#### What needs to be done
From the line containing "TOTAL BEDROOMS" through the final line of the records, reproduce every line exactly.

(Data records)
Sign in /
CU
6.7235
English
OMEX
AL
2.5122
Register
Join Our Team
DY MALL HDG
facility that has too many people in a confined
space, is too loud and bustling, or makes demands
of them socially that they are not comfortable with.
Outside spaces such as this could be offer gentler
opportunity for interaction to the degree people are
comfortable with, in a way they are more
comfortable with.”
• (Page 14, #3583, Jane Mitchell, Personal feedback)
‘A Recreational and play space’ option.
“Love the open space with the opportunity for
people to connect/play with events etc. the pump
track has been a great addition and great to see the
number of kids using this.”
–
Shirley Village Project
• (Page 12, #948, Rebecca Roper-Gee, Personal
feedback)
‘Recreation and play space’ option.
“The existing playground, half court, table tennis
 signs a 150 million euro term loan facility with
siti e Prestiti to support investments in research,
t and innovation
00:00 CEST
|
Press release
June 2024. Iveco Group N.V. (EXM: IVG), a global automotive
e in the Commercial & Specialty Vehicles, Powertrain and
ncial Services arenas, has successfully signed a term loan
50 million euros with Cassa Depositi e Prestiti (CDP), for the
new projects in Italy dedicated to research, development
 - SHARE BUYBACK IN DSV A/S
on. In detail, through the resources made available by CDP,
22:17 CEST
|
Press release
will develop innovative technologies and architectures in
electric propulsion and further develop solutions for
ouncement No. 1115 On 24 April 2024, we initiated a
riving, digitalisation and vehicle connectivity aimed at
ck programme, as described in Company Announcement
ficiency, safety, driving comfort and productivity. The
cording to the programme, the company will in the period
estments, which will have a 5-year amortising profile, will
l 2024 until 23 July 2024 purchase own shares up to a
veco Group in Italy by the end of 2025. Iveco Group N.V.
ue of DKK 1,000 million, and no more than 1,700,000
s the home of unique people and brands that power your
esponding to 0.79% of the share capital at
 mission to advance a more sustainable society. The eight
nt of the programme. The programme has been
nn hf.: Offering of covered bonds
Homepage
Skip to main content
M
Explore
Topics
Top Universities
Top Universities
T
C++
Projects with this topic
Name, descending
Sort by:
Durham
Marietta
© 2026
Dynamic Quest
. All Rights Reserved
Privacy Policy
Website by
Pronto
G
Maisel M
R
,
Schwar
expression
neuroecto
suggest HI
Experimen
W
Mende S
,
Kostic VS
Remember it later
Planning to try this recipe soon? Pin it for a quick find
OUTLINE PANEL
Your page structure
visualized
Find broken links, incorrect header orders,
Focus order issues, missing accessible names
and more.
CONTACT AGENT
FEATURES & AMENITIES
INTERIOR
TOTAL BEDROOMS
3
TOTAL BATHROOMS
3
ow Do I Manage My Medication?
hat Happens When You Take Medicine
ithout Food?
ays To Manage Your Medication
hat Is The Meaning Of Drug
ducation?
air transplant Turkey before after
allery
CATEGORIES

#### Written reply
TOTAL BEDROOMS
3
TOTAL BATHROOMS
3
ow Do I Manage My Medication?
hat Happens When You Take Medicine
ithout Food?
ays To Manage Your Medication
hat Is The Meaning Of Drug
ducation?
air transplant Turkey before after
allery
CATEGORIES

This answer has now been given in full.